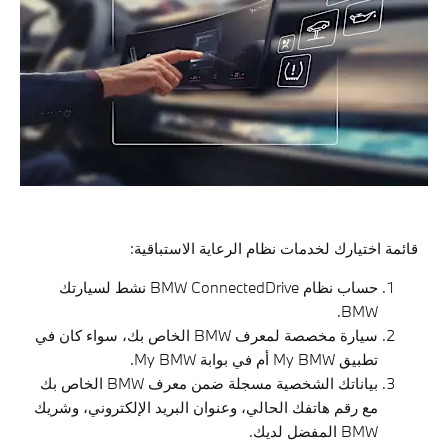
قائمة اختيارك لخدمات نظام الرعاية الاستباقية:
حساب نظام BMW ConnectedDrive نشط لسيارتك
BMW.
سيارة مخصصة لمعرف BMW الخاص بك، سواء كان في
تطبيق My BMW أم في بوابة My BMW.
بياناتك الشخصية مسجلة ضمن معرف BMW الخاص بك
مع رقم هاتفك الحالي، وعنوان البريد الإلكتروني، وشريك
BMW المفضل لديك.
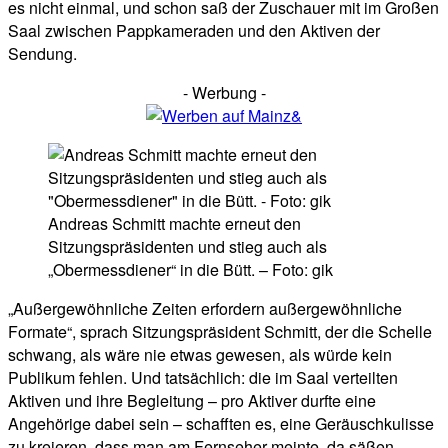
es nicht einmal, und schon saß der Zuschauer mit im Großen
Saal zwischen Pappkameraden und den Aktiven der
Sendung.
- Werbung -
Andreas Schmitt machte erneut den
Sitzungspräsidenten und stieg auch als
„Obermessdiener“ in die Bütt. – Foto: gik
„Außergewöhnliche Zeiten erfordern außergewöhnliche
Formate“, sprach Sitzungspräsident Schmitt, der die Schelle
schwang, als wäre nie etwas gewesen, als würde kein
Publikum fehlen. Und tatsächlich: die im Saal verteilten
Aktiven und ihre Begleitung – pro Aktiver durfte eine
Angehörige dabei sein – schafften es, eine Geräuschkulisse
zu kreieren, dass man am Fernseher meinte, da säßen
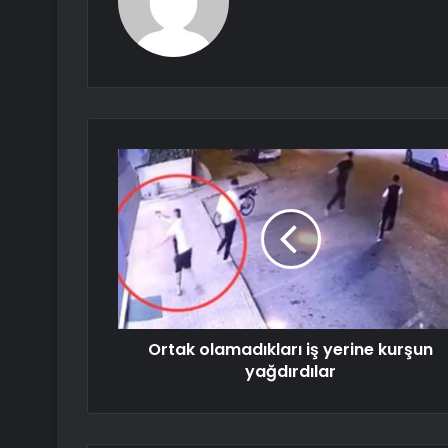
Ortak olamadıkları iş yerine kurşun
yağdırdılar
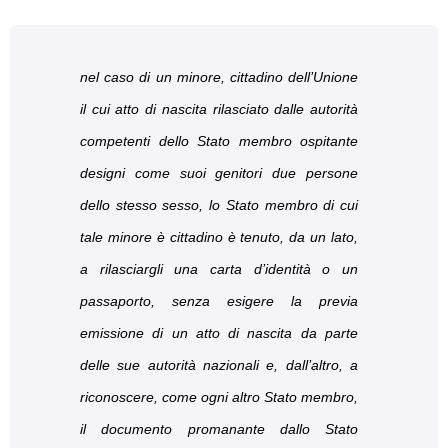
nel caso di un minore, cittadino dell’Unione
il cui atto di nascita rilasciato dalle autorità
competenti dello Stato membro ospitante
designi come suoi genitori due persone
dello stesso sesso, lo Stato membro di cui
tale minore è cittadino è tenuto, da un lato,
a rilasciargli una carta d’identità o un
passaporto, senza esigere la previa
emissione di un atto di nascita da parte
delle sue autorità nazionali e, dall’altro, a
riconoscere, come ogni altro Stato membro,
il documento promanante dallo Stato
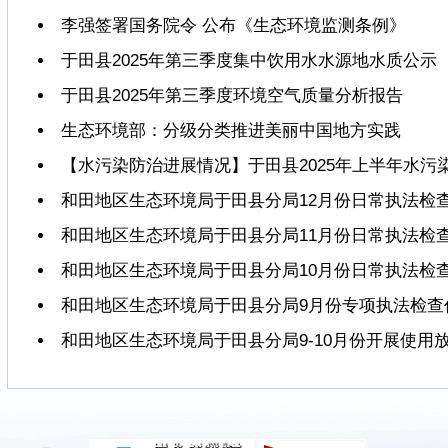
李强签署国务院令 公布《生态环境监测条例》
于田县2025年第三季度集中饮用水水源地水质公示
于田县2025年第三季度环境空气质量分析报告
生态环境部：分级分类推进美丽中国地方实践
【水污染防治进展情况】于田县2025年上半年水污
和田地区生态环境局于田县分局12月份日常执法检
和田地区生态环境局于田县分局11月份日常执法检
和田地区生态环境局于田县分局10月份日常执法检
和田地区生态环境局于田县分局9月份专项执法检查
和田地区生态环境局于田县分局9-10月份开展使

= = = = =

# HOW TO COMPLETE THIS TASK:
Exact wording is required throughout: write out all the records, but no pictures.

# ANSWER SECTION:
قائمة اختيارك لخدمات نظام الرعاية الاستباقية:
حساب نظام BMW ConnectedDrive نشط لسيارتك
BMW.
سيارة مخصصة لمعرف BMW الخاص بك، سواء كان في
تطبيق My BMW أم في بوابة My BMW.
بياناتك الشخصية مسجلة ضمن معرف BMW الخاص بك
مع رقم هاتفك الحالي، وعنوان البريد الإلكتروني، وشريك
BMW المفضل لديك.
es nicht einmal, und schon saß der Zuschauer mit im Großen
Saal zwischen Pappkameraden und den Aktiven der
Sendung.
- Werbung -
Andreas Schmitt machte erneut den
Sitzungspräsidenten und stieg auch als
„Obermessdiener“ in die Bütt. – Foto: gik
„Außergewöhnliche Zeiten erfordern außergewöhnliche
Formate“, sprach Sitzungspräsident Schmitt, der die Schelle
schwang, als wäre nie etwas gewesen, als würde kein
Publikum fehlen. Und tatsächlich: die im Saal verteilten
Aktiven und ihre Begleitung – pro Aktiver durfte eine
Angehörige dabei sein – schafften es, eine Geräuschkulisse
zu kreieren, dass man am Fernseher meinte, da säßen
Ortak olamadıkları iş yerine kurşun
yağdırdılar
nel caso di un minore, cittadino dell’Unione
il cui atto di nascita rilasciato dalle autorità
competenti dello Stato membro ospitante
designi come suoi genitori due persone
dello stesso sesso, lo Stato membro di cui
tale minore è cittadino è tenuto, da un lato,
a rilasciargli una carta d’identità o un
passaporto, senza esigere la previa
emissione di un atto di nascita da parte
delle sue autorità nazionali e, dall’altro, a
riconoscere, come ogni altro Stato membro,
il documento promanante dallo Stato
李强签署国务院令 公布《生态环境监测条例》
于田县2025年第三季度集中饮用水水源地水质公示
于田县2025年第三季度环境空气质量分析报告
生态环境部：分级分类推进美丽中国地方实践
【水污染防治进展情况】于田县2025年上半年水污
和田地区生态环境局于田县分局12月份日常执法检
和田地区生态环境局于田县分局11月份日常执法检
和田地区生态环境局于田县分局10月份日常执法检
和田地区生态环境局于田县分局9月份专项执法检查
和田地区生态环境局于田县分局9-10月份开展使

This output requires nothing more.